Archbishop William E. Lori celebrated Mass Nov. 24 in the chapel of St. Mary’s Seminary in Baltimore in thanksgiving for the beatification of Father Michael J. McGivney, an alumnus of the seminary, the oldest in the United States.
Welcoming seminarians and about a dozen priests to the Mass, Sulpician Father Phillip Brown, president rector of the seminary, noted that Blessed McGivney had attended St. Mary’s from 1873 to 1877, when the campus was on Paca Street in downtown Baltimore.
Father McGivney was ordained in 1877 by then-Archbishop James Gibbons at the Basilica of the National Shrine of the Assumption of the Blessed Virgin Mary. He then began ministry in Connecticut, where he was pastor of St. Mary’s Parish in New Haven and founded the Knights of Columbus.
Father Brown and Archbishop Lori welcomed those watching the Mass via livestream, including members of the Knights, and seminarians at Mount St. Mary’s in Emmitsburg and St. John Paul II Seminary in Washington, D.C.

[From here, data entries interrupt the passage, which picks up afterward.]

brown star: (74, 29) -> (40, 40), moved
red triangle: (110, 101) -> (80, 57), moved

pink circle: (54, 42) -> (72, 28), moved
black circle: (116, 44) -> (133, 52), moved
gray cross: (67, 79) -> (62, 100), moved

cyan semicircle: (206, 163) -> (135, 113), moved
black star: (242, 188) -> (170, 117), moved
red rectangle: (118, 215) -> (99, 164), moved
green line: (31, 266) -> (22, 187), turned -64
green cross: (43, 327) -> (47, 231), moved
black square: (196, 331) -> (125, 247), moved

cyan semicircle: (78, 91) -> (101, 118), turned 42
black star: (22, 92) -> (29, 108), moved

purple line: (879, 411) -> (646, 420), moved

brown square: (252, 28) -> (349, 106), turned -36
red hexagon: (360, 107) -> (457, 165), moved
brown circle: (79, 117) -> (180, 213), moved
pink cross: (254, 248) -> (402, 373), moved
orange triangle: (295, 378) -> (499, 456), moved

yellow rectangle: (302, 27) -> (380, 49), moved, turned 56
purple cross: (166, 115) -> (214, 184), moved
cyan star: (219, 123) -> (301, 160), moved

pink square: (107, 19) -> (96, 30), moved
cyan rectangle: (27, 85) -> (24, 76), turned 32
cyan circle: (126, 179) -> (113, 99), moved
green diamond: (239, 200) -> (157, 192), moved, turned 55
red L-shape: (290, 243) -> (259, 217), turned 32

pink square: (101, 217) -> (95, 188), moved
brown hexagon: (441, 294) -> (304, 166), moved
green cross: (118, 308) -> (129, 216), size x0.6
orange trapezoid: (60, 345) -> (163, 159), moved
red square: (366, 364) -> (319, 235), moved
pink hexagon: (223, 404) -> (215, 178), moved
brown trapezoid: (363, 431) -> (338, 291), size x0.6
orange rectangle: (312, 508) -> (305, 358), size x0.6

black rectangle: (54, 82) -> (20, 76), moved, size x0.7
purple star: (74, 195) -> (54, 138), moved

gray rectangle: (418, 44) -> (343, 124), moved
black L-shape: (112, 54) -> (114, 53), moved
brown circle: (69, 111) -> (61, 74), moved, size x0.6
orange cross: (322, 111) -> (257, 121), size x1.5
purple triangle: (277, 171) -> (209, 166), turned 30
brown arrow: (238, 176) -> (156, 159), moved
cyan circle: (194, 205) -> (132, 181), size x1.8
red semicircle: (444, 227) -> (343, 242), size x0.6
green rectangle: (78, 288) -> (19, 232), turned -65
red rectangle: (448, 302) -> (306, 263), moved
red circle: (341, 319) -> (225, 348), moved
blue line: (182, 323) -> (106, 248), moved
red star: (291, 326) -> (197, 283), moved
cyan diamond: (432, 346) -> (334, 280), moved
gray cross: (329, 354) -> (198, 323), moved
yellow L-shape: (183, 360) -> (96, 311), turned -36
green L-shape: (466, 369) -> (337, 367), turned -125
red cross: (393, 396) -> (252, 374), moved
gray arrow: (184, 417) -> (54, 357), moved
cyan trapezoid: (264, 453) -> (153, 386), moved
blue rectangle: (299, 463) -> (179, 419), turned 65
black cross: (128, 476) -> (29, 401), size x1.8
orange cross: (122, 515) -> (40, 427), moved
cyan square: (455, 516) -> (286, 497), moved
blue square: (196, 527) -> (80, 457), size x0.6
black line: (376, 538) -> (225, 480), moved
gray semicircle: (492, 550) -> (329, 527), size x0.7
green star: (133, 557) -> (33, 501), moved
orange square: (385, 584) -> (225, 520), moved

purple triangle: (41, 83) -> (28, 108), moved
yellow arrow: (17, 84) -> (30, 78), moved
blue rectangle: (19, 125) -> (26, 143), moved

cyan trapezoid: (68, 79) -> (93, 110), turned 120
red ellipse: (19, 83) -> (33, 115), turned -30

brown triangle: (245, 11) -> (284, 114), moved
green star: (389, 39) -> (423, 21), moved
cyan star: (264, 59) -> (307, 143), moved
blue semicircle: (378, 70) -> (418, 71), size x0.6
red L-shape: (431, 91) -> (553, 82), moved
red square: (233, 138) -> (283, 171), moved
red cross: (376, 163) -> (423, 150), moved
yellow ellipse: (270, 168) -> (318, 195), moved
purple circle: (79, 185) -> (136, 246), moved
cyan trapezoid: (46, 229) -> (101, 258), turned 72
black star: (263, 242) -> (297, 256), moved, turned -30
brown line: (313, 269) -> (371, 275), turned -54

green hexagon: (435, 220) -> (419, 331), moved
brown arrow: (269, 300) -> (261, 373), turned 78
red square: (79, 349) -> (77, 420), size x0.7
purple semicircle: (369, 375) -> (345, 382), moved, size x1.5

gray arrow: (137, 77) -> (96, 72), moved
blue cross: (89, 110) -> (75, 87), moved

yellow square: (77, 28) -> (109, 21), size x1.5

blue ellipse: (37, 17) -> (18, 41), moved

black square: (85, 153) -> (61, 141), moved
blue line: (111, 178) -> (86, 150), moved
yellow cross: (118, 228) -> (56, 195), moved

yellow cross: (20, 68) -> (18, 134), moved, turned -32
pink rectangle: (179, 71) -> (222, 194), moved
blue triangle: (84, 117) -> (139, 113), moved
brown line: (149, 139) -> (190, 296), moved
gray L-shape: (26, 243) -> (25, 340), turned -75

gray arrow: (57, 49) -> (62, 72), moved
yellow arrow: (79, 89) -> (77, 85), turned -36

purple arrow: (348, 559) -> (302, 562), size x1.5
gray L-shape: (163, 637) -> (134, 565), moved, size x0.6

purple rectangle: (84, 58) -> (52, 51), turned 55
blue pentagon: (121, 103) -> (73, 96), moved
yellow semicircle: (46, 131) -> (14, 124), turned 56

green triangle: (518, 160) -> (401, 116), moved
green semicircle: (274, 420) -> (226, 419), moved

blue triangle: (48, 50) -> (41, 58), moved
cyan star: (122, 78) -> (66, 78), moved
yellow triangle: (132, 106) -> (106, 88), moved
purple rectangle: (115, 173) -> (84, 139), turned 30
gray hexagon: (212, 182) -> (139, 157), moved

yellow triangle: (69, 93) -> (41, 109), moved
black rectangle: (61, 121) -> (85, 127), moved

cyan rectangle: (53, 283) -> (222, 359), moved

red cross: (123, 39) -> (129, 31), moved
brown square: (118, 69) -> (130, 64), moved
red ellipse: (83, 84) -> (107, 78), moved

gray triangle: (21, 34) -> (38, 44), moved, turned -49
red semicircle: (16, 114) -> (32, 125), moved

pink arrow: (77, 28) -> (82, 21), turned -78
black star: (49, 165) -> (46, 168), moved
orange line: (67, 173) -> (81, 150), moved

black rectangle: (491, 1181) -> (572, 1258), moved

A portrait of Blessed Father McGivney stood near the altar for the Mass. A relic of Father McGivney – a gift from the Knights of Columbus – was placed before the altar and blessed by Archbishop Lori at the beginning of the Mass.
Deacon Christopher Pinto, a fourth-year theologian for the Archdiocese of Baltimore who assisted at the Mass, said that processing into Mass behind the deacon carrying the reliquary was a touching moment.
“There are a lot of thoughts that run through your head – the history of this seminary in particular, all the people who’ve passed through these halls, all the very holy priests and even the lay people who have passed through these past 200-and-something years. You know, it’s pretty incredible,” he said after the Mass.
“It really makes you focus on not only the future of the church, but at the same time the past of the church,” he said, noting that the church continues to live out “this history of touching people, touching their lives, bringing souls to Jesus Christ and how that ministry is enduring – and will endure – until the end of time.”
In his homily, Archbishop Lori reflected on the Gospel reading of the Beatitudes, part of Jesus’ Sermon on the Mount in Matthew’s account.
He said Father McGivney was less a theorist of holiness than a “practitioner, as he allowed the seeds of holiness, planted in his soul at baptism, and nurtured in his seminary formation here at St. Mary’s Seminary, to germinate in the midst of his many duties as a parish priest in New Haven.”
He presented the life and ministry of Father McGivney through the lens of the Gospel reading, calling him “the priest of the Beatitudes. This is the priest we long for! This is the priest the church needs today!”
The archbishop noted that Father McGivney “gave up everything to serve the Church – his time, his energy, his health, his resources – taking very little in return, and giving of himself until his last moments.”
Noting that Jesus said, “Blessed are those who mourn, for they shall be consoled,” the archbishop said Father McGivney, as a young priest, mourned for families that lost husbands, fathers and breadwinners, one of the inspirations for the Knights of Columbus offering life insurance to members’ families.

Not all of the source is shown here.